## Exercise aim
The answer must be a single number: how many lines in the entries below contain the word "المسيلة".

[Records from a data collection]
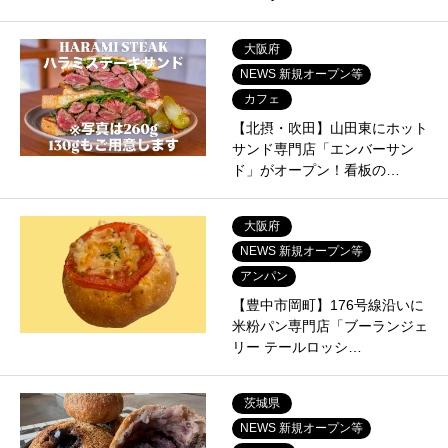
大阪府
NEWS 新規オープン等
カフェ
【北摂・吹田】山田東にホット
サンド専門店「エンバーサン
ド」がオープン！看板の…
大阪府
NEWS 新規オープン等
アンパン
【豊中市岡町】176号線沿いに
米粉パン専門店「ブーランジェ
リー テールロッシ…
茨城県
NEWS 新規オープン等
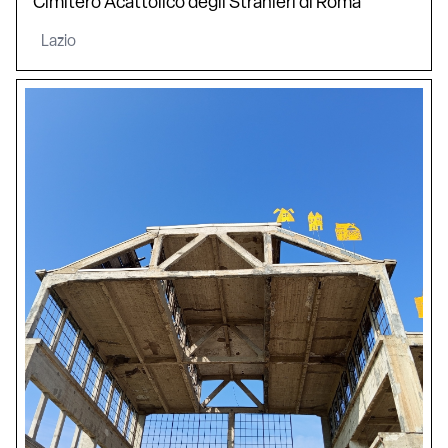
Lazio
---
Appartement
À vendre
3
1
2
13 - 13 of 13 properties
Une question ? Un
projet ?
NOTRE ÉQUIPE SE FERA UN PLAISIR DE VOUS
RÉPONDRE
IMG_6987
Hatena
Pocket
---
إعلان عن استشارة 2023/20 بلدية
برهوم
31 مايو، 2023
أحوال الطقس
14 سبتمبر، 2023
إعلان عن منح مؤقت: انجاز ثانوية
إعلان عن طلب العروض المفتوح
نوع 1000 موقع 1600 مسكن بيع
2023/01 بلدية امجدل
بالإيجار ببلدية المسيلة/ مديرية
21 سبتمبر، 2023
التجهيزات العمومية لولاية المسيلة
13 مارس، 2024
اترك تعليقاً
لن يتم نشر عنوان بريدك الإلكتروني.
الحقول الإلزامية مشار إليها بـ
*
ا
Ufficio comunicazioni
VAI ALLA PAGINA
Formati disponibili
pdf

## Solution for this problem
2